Simon Peyton-Jones explains both of these aspects in the paper "A History of Haskell: Being Lazy With Class". With respect to the technical aspect, in the section 3.2 Haskell is Pure, he writes (with my bold emphasis):
An immediate consequence of laziness is that evaluation order is demand-driven. As a result, it becomes more or less impossible to reliably perform input/output or other side effects as the result of a function call. Haskell is, therefore, a pure language.
If you can't see why laziness makes impure effects unreliable, I'm sure it's because you're over-thinking it. Here's a simple example illustrating the problem. Consider a hypothetical impure function that reads some information from a configuration file, namely some "basic" configuration and some "extended" configuration whose format depends on the configuration file version information in the header:
getConfig :: Handle -> Config
getConfig h =
let header = readHeader h
basic = readBasicConfig h
extended = readExtendedConfig (headerVersion header) h
in Config basic extended
where readHeader
, readBasicConfig
, and readExtendedConfig
are all impure functions that sequentially read bytes from the file (i.e., using typical, file pointer-based sequential reads) and parse them into the appropriate data structures.
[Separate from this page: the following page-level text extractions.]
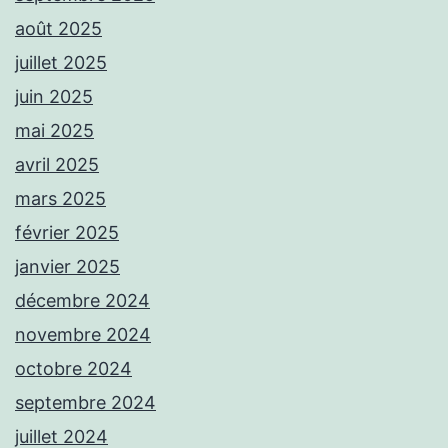
août 2025
juillet 2025
juin 2025
mai 2025
avril 2025
mars 2025
février 2025
janvier 2025
décembre 2024
novembre 2024
octobre 2024
septembre 2024
juillet 2024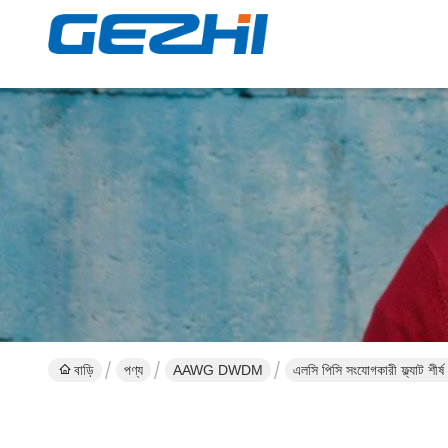
বাড়ি
পণ্য
AAWG DWDM
এলসি পিসি সংযোগকারী ফ্ল্যাট শীর্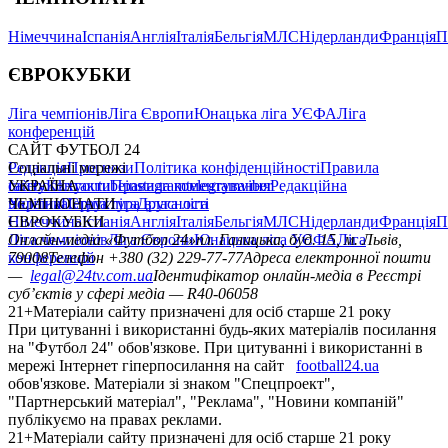
Німеччина
Іспанія
Англія
Італія
Бельгія
МЛС
Нідерланди
Франція
П
ЄВРОКУБКИ
Ліга чемпіонів
Ліга Європи
Юнацька ліга УЄФА
Ліга
конференцій
САЙТ ФУТБОЛ 24
Редакція
Соціальні мережі
Прогнози
Політика конфіденційності
Правила
сайту
facebook
УКРАЇНА
Контакти
x
youtube
Правила коментування
instagram
telegram
viber
Редакційна
політика
Україна
ЧЕМПІОНАТИ
Перша ліга
Структура власності
Друга ліга
Німеччина
ЄВРОКУБКИ
Іспанія
Англія
Італія
Бельгія
МЛС
Нідерланди
Франція
П
Ліга чемпіонів
Онлайн-медіа «Футбол 24»
Ліга Європи
Юнацька ліга УЄФА
пл. Галицька, буд. 15, м. Львів,
Ліга
конференцій
79008
Телефон +380 (32) 229-77-77
Адреса електронної пошти
—
legal@24tv.com.ua
Ідентифікатор онлайн-медіа в Реєстрі
суб’єктів у сфері медіа — R40-06058
21+
Матеріали сайту призначені для осіб старше 21 року
При цитуванні і використанні будь-яких матеріалів посилання
на "Футбол 24" обов'язкове. При цитуванні і використанні в
мережі Інтернет гіперпосилання на сайт
football24.ua
обов'язкове. Матеріали зі знаком "Спецпроект",
"Партнерський матеріал", "Реклама", "Новини компаній"
публікуємо на правах реклами.
21+
Матеріали сайту призначені для осіб старше 21 року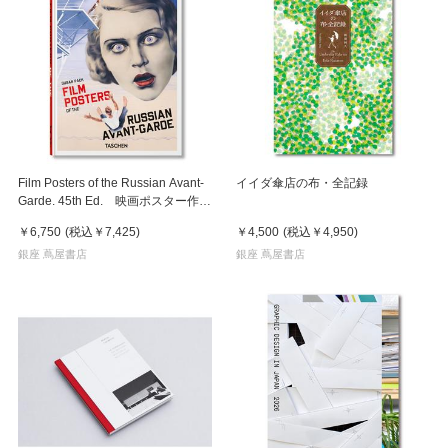
Film Posters of the Russian Avant-
イイダ傘店の布・全記録
Garde. 45th Ed. 映画ポスター作品
集 ロシアンアバンギャルド
￥6,750
(税込
￥7,425
)
￥4,500
(税込
￥4,950
)
銀座 蔦屋書店
銀座 蔦屋書店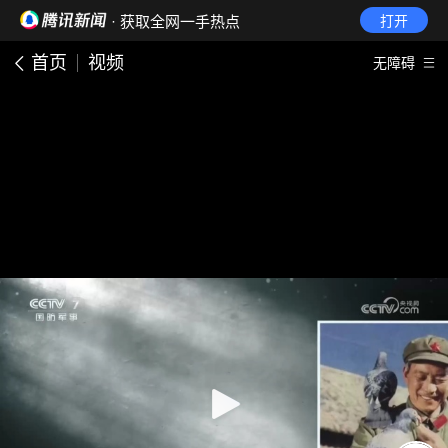
· 获取全网一手热点
打开
首页
视频
无障碍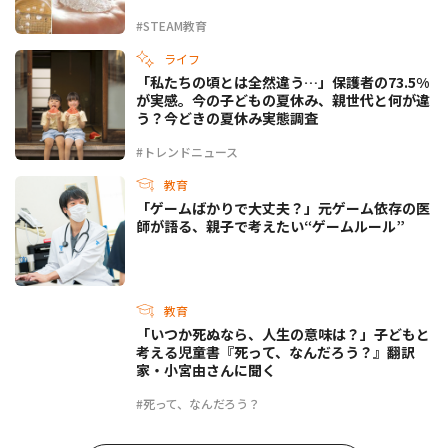
#STEAM教育
ライフ
「私たちの頃とは全然違う…」保護者の73.5%
が実感。今の子どもの夏休み、親世代と何が違
う？今どきの夏休み実態調査
#トレンドニュース
教育
「ゲームばかりで大丈夫？」元ゲーム依存の医
師が語る、親子で考えたい“ゲームルール”
教育
「いつか死ぬなら、人生の意味は？」子どもと
考える児童書『死って、なんだろう？』翻訳
家・小宮由さんに聞く
#死って、なんだろう？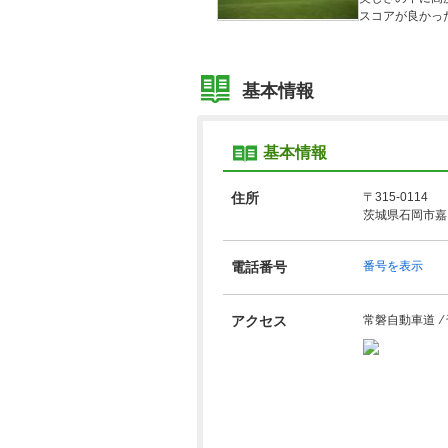
スコアが良かっ
基本情報
基本情報
住所
〒315-0114
茨城県石岡市嘉
電話番号
番号を表示
アクセス
常磐自動車道 ⁄ 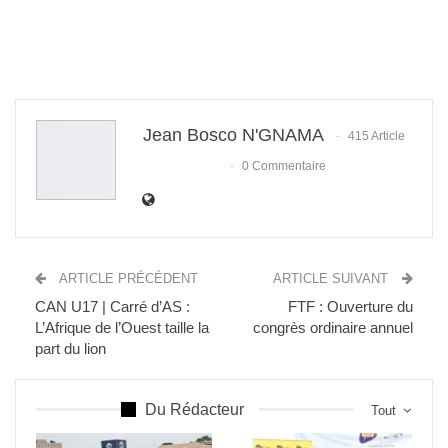
Jean Bosco N'GNAMA
415 Article
0 Commentaire
ARTICLE PRÉCÉDENT
ARTICLE SUIVANT
CAN U17 | Carré d’AS :
FTF : Ouverture du
L’Afrique de l’Ouest taille la
congrès ordinaire annuel
part du lion
Du Rédacteur
Tout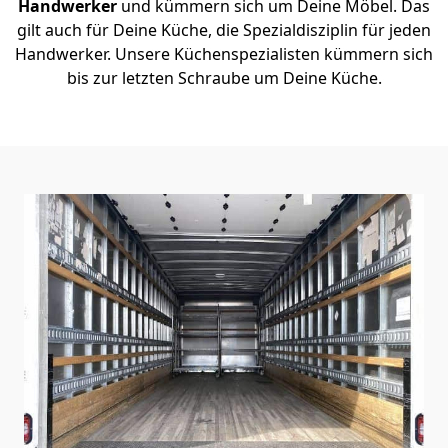
Handwerker
und kümmern sich um Deine Möbel. Das
gilt auch für Deine Küche, die Spezialdisziplin für jeden
Handwerker. Unsere Küchenspezialisten kümmern sich
bis zur letzten Schraube um Deine Küche.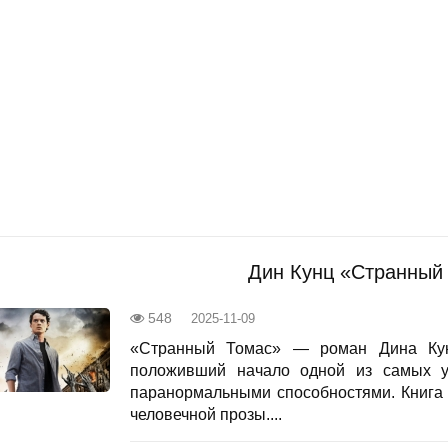
Дин Кунц «Странный
548
2025-11-09
«Странный Томас» — роман Дина Кунц
положивший начало одной из самых у
паранормальными способностями. Книга 
человечной прозы....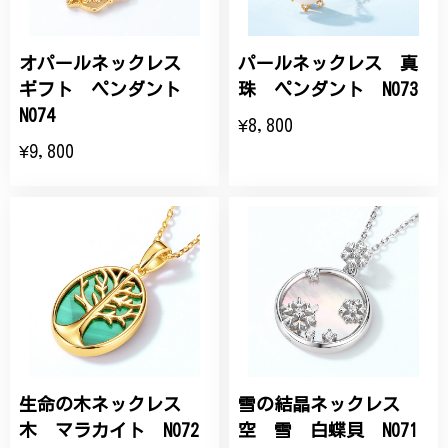
オパールネックレス
パールネックレス 真
ギフト ペンダント
珠 ペンダント N073
N074
¥8,800
¥9,800
生命の木ネックレス
雪の結晶ネックレス
木 マラカイト N072
空 雪 白蝶貝 N071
In a lazy language, this function probably can't work as intended. If the header
, basic
, and extended
variable values are all lazily evaluated, then if the caller forces basic
first followed by extended
, the effects will be called in order readBasic
, readHeader
, readExtendedConfig
; while if the caller forces extended
first followed by basic
, the effects will be called in order readHeader
, readExtendedConfig
, readBasic
. In either case, bytes intended to be parsed by one function will be parsed by another.
And, these evaluation orders are gross oversimplifications which assume that the effects of the sub-functions are "atomic" and that readExtendedConfig
reliably forces the version argument for any access to extended
. If not, depending on which parts of basic
and extended
are forced, the order of the (sub)effects in readBasic
, readExtendedConfig
, and readHeader
may be reordered and/or intermingled.
You can work around this specific limitation by disallowing sequential file access (though that comes with some significant costs!), but similar unpredictable out-of-order effect execution will cause problems with other I/O operations (how do we ensure that a file updating function reads the old contents before truncated the file for update?), mutable variables (when exactly does that lock variable get incremented?), etc.
With respect to the practical aspect (again with my bold emphasis), SPJ writes:
Once we were committed to a lazy language, a pure one was inescapable. The converse is not true, but it is notable that in practice most pure programming languages are also lazy. Why? Because in a call-by-value language, whether functional or not, the temptation to allow unrestricted side effects inside a "function" is almost irresistible.
...
In retrospect, therefore, perhaps the biggest single benefit of laziness is not laziness per se, but rather that laziness kept us pure, and thereby motivated a great deal of productive work on monads and encapsulated state.
In his tweet, I believe Hutton is referring not to the technical consequence of laziness leading to purity, but rather the practical consequence of strictness tempting the language designers to relax purity "just in this one, special case", after which purity quickly goes out the window.